Organizations should also strengthen vendor risk management, secure APIs, validate AI fraud models, improve data governance, and establish payment-specific incident response playbooks. The most resilient enterprises will combine cybersecurity, fraud operations, compliance, risk, and customer experience teams into a shared operating model that reduces losses while preserving legitimate transaction approval rates.
This executive summary is developed using verified secondary research and market intelligence from recognized payment security authorities, including PCI Security Standards Council guidance, EMVCo specifications, ISO 20022 migration resources, NIST cybersecurity publications, central bank payment modernization updates, financial regulator releases, privacy authority guidance, and public documentation from card networks and payment infrastructure operators.

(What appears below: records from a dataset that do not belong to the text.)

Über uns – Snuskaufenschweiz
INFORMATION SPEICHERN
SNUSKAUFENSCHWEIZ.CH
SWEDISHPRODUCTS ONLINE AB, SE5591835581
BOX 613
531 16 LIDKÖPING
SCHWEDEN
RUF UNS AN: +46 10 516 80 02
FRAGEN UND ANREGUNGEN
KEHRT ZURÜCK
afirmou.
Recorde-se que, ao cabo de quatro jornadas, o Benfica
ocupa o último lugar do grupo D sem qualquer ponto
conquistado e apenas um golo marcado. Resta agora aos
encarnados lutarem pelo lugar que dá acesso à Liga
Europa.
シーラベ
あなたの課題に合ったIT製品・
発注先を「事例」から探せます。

The analysis applies a structured research methodology covering regulatory review, technology trend assessment, regional payment infrastructure evaluation, fraud-risk mapping, cybersecurity control analysis, and competitive benchmarking without market sizing or forecasting. Insights are synthesized to support decision-making across merchants, banks, payment processors, fintech companies, and technology providers.
Payment security is entering a new phase where trust, speed, compliance, and customer experience must operate together. The expansion of digital wallets, instant payments, open banking, QR payments, and embedded finance is increasing transaction complexity, while cybercriminals are using automation, stolen credentials, synthetic identities, and social engineering to exploit weak controls.
Organizations that invest in AI-enabled fraud prevention, tokenization, strong authentication, secure APIs, privacy-by-design, and continuous compliance will be best positioned to reduce payment risk and support digital growth. The market advantage will belong to enterprises that treat payment security as a strategic capability rather than a back-office control.